-- RECORDS TO USE follows --
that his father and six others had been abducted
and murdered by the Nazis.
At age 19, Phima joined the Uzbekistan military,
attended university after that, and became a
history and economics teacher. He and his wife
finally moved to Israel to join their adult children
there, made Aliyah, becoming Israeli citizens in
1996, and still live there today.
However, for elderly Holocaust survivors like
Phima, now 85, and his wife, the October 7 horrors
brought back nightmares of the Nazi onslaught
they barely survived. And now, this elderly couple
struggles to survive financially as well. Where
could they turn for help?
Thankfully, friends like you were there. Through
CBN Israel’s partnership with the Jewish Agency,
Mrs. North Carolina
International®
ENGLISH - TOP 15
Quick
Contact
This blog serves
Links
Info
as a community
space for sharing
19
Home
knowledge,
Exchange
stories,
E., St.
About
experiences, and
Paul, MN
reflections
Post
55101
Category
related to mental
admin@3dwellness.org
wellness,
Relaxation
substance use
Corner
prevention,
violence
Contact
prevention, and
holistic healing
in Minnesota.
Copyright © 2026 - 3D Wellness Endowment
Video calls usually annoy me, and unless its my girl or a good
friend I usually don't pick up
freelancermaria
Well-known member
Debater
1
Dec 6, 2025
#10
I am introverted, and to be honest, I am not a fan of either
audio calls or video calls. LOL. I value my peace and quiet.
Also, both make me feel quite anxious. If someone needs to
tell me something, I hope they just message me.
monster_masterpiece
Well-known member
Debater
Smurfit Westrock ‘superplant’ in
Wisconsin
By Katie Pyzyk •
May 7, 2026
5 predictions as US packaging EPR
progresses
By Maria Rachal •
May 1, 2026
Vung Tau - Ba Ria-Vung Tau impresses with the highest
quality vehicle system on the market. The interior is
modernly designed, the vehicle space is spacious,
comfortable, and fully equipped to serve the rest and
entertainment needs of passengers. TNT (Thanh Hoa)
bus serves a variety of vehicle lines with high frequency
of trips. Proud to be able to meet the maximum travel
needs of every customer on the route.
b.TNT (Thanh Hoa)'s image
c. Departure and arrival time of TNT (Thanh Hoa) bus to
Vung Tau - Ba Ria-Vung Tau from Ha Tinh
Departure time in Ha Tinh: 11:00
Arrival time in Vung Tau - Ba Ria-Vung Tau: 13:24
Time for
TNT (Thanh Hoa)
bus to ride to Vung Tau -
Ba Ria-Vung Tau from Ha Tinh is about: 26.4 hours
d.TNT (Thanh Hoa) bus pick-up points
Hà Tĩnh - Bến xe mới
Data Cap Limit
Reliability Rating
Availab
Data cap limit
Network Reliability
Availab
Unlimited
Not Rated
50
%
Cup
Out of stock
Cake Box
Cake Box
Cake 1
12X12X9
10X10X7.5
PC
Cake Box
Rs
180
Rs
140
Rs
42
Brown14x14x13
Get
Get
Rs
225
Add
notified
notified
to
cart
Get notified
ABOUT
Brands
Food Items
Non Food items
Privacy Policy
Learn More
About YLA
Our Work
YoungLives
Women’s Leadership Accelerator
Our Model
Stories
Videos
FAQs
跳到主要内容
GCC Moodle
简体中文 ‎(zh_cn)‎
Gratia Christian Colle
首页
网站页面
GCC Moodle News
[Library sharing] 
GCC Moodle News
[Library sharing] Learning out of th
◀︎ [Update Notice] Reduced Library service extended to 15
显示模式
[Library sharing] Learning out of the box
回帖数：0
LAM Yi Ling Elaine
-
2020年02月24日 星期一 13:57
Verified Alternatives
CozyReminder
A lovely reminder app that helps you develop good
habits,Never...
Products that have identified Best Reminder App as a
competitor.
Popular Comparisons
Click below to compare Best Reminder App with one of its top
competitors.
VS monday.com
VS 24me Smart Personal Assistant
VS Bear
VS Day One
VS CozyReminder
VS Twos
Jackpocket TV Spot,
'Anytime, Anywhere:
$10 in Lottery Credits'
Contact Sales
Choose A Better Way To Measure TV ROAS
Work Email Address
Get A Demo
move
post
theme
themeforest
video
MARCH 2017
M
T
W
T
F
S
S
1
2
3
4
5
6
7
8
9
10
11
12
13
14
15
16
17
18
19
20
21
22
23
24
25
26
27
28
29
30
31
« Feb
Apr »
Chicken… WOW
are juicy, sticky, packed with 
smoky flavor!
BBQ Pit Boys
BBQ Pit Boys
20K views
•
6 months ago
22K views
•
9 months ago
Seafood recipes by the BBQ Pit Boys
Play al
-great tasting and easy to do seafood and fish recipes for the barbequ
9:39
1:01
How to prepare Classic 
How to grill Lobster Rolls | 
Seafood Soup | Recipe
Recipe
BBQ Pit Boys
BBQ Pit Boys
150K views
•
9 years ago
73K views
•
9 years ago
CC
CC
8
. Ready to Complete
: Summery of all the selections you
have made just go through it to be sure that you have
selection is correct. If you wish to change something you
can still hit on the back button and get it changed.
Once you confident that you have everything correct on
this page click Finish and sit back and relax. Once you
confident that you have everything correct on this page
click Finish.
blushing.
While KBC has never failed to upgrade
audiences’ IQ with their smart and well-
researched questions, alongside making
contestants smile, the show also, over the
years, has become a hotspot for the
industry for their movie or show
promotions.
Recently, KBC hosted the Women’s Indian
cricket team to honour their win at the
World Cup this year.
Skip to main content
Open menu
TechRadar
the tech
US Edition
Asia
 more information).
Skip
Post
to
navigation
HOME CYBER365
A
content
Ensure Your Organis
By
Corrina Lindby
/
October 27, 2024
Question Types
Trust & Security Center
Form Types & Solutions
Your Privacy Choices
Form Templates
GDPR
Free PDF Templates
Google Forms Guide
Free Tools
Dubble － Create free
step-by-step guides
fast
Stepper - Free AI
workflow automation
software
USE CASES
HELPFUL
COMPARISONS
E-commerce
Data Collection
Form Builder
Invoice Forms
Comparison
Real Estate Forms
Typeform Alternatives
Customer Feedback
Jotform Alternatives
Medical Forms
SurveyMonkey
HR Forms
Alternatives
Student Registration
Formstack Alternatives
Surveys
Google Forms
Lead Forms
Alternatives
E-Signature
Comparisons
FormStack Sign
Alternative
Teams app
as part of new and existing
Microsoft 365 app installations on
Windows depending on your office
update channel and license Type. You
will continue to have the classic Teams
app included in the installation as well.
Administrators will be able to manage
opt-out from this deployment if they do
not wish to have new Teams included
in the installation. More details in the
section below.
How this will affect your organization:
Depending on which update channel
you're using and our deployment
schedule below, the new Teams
-- RECORDS TO USE concluded --
ASSIGNMENT: From the entries, give the number of lines where the string "Vung" is found, and nothing else.

RESULT BELOW: 5